━━ Material shown
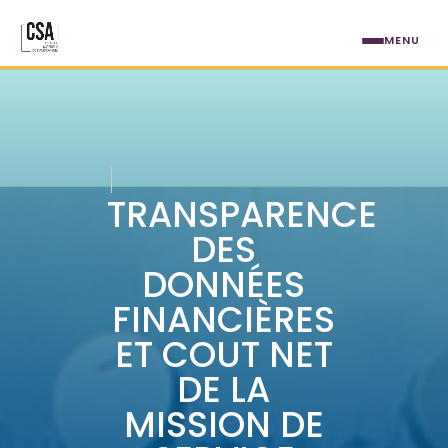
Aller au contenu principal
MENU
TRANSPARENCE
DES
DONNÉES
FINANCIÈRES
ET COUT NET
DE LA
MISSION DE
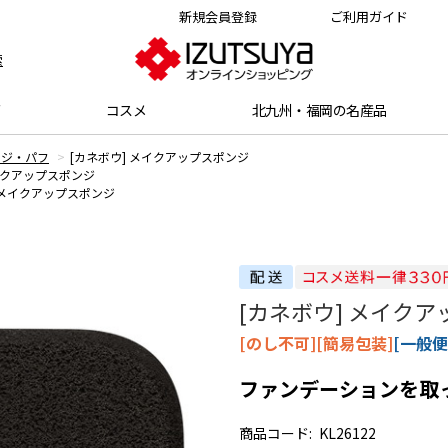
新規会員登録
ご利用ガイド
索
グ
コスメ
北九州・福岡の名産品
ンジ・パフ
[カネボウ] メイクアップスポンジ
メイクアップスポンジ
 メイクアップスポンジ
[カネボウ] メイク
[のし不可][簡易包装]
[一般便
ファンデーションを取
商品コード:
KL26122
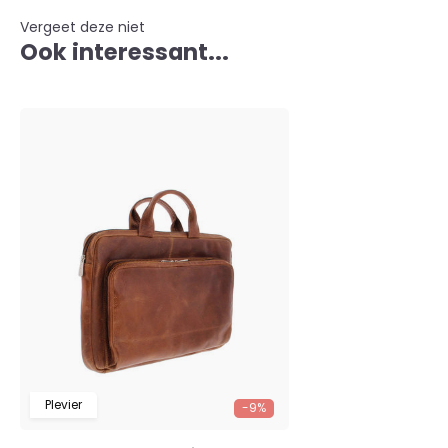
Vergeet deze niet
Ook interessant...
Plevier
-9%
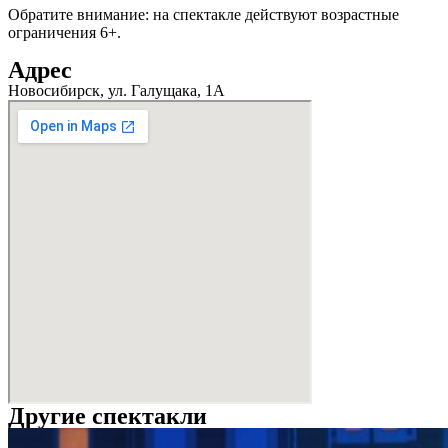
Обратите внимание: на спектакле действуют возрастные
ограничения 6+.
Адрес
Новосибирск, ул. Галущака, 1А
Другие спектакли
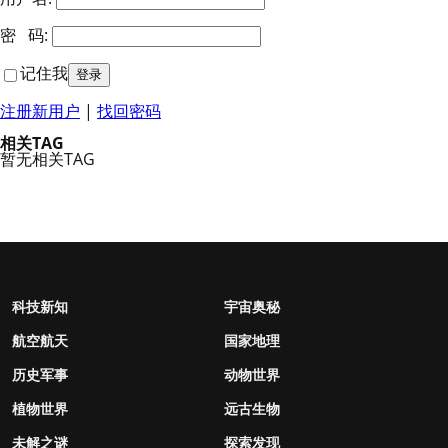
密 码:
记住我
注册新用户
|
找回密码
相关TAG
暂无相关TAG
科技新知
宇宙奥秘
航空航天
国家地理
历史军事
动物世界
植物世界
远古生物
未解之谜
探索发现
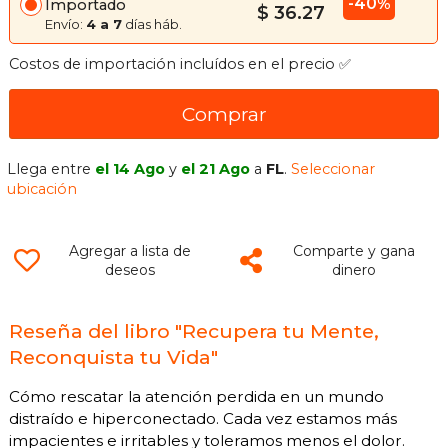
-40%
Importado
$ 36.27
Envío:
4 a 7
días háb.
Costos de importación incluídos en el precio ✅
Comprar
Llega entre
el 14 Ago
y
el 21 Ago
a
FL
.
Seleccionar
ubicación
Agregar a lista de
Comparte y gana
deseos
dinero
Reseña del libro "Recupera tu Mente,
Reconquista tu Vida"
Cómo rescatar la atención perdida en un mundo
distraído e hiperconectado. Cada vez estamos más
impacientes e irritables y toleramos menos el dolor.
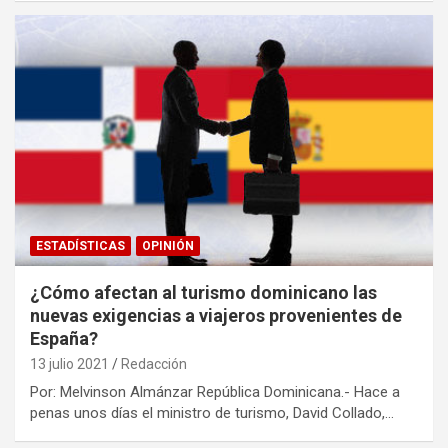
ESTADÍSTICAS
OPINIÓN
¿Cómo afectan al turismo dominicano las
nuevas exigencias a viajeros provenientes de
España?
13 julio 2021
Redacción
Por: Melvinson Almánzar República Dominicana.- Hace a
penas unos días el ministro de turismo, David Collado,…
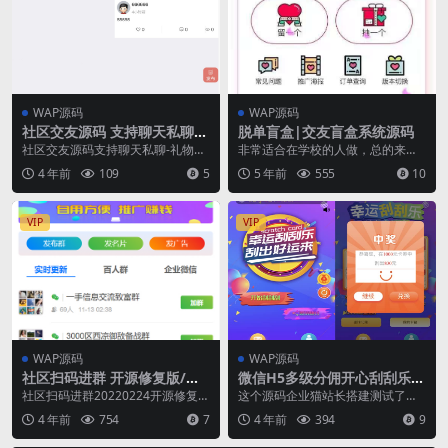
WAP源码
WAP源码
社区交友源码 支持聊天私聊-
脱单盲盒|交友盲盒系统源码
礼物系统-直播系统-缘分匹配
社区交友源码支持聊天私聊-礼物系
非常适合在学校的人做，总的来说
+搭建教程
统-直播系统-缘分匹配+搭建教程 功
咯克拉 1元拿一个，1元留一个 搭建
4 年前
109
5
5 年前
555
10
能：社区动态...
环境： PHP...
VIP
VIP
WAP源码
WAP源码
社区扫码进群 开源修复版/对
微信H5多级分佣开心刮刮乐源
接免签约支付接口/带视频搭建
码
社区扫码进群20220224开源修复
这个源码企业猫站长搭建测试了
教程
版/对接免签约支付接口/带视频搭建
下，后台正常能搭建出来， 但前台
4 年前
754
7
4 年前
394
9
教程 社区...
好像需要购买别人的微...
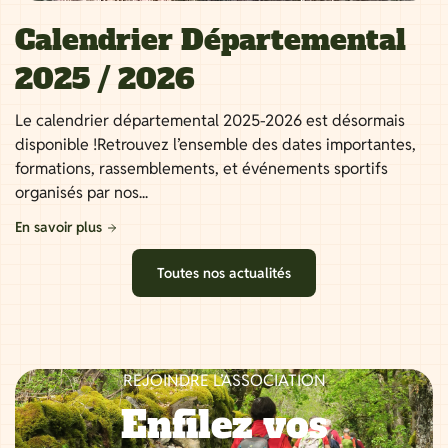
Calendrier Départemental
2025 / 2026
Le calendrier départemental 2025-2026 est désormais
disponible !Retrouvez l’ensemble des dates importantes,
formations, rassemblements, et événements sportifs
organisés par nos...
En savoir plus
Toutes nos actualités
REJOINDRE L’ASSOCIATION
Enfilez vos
━━━━
━━ Material shown
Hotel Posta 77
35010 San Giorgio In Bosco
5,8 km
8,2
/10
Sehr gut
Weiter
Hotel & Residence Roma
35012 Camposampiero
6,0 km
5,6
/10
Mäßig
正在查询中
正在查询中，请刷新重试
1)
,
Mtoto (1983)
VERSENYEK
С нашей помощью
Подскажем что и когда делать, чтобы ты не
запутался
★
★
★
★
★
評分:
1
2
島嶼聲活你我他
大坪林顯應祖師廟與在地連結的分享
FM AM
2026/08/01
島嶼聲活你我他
━━━━
━━ Material shown
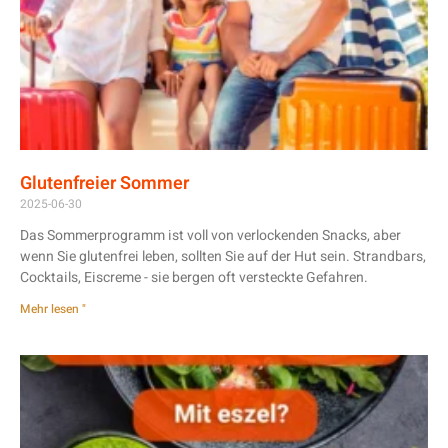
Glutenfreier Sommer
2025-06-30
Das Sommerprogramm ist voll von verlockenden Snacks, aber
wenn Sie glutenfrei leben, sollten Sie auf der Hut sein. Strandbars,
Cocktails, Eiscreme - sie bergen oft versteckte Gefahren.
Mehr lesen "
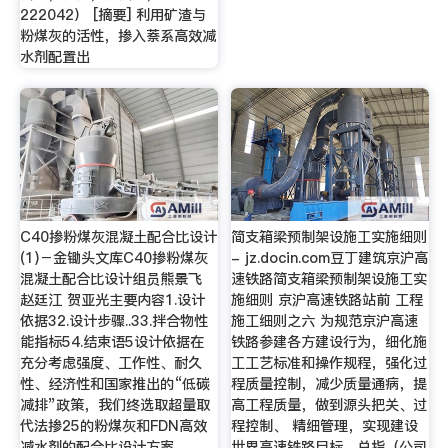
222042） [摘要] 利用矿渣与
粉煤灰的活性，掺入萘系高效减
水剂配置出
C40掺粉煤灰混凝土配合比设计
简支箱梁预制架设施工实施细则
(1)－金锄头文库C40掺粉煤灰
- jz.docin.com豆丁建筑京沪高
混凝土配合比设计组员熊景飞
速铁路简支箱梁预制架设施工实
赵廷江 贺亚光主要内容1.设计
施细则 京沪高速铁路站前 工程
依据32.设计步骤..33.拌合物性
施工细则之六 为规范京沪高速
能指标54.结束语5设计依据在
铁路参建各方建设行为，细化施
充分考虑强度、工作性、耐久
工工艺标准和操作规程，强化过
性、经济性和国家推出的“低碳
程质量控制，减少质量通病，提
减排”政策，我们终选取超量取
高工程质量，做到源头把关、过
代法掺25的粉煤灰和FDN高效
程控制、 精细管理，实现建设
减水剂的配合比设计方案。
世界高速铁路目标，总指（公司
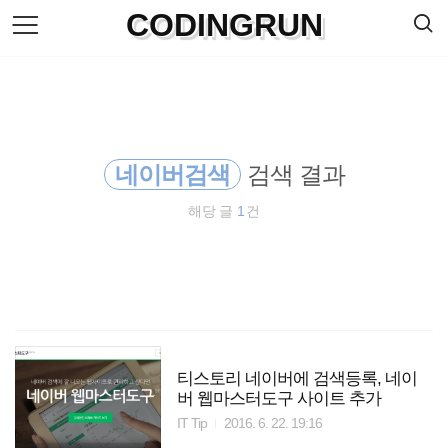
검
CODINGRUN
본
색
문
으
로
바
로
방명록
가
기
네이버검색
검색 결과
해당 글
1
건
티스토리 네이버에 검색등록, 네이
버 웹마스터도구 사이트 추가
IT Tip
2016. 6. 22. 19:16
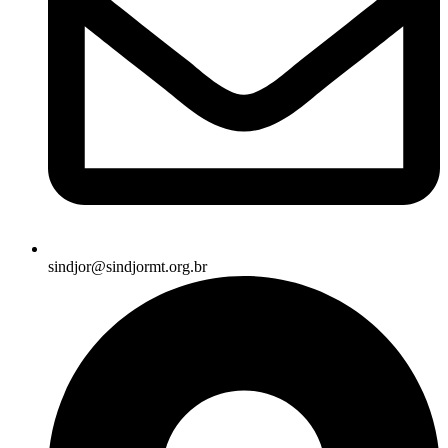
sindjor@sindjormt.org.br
━━━━
— Task item —
Return every line in the records that includes the string "días".

— Response —
días háb.
penas unos días el ministro de turismo, David Collado,…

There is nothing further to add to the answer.